A Shiva, um inovador veículo de investimentos dedicado ao financiamento e suporte de startups de tecnologia que desenvolvem soluções de inteligência artificial, anunciou a captação de US$ 10 milhões – equivalente a aproximadamente R$ 52 milhões – em uma rodada de investimento pré-seed. Este aporte foi liderado pela renomada gestora Monashees, com a participação adicional da Endeavor Catalyst. A empresa destaca que este montante representa o maior investimento já reportado nesta fase na América Latina, coincidindo com o lançamento oficial de suas operações no Brasil.
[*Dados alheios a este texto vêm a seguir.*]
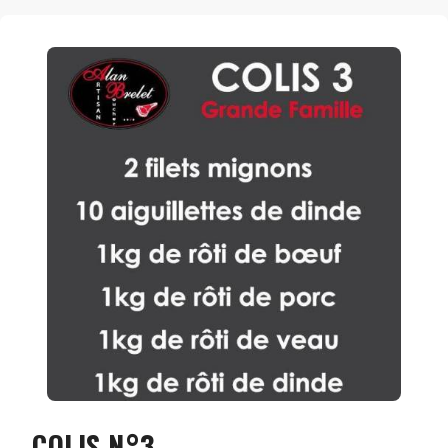
COLIS N°3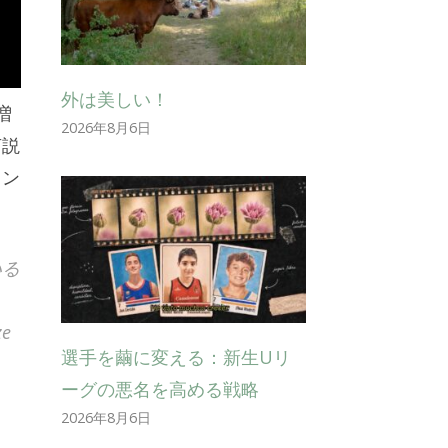
外は美しい！
増
2026年8月6日
言説
ラン
いる
e
選手を繭に変える：新生Uリ
、
ーグの悪名を高める戦略
2026年8月6日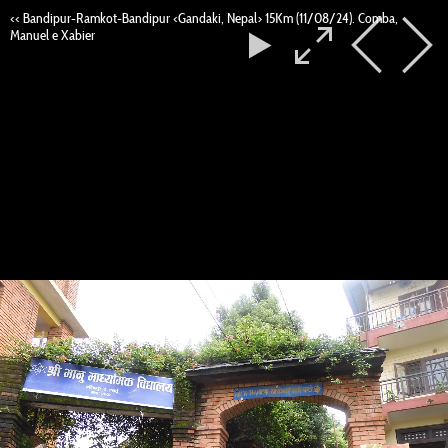
<< Bandipur-Ramkot-Bandipur <Gandaki, Nepal> 15Km (11/08/24). Comba,
Manuel e Xabier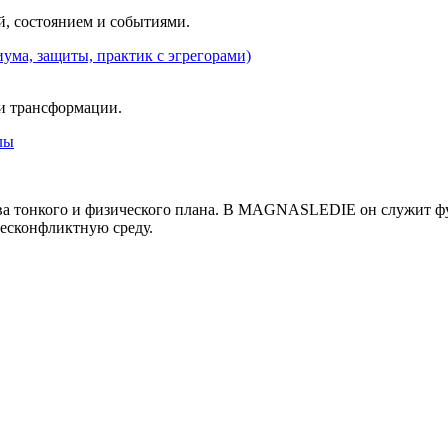
, состоянием и событиями.
ума, защиты, практик с эгрегорами)
 и трансформации.
лы
ва тонкого и физического плана. В MAGNASLEDIE он служит ф
есконфликтную среду.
Fundada no ano passado por Lucas Marques, ex-Chief Operating Officer (COO) do Méliuz, a Shiva se estabelece como uma “comunidade de empreendedores que utilizam IA para desenvolver produtos globais”. O propósito central da iniciativa é eliminar a necessidade de empresários embarcarem na jornada de construção de um negócio de forma isolada. Nesse contexto, a companhia atua como uma facilitadora na troca de conhecimentos e aprendizados, visando otimizar a programação de inteligências artificiais com maior qualidade e redução de custos operacionais.
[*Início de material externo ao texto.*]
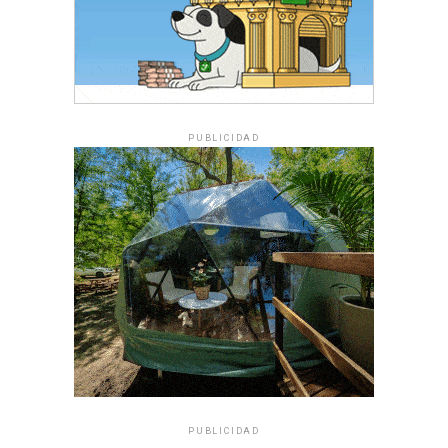
PUBLICIDAD
PUBLICIDAD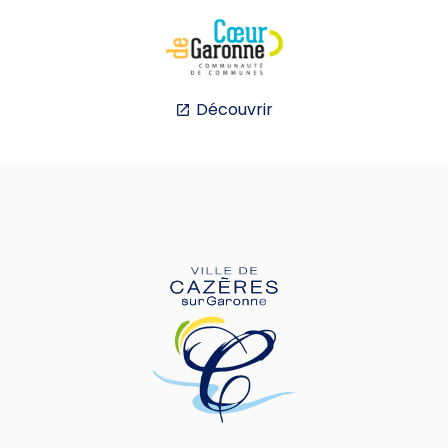
Découvrir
A plataforma oferece um ecossistema robusto de apoio aos empreendedores. Dentre os benefícios, estão disponíveis mentorias técnicas conduzidas por desenvolvedores seniores e gerentes de produtos experientes. Além disso, são fornecidas orientações estratégicas de produto e negócios por fundadores que já alcançaram o estágio de Oferta Pública Inicial (IPO). A Shiva também se compromete a conectar seus empreendedores a uma vasta rede de potenciais clientes, parceiros estratégicos e fundos de investimento, incluindo a própria Monashees, que agora figura como um dos principais investidores.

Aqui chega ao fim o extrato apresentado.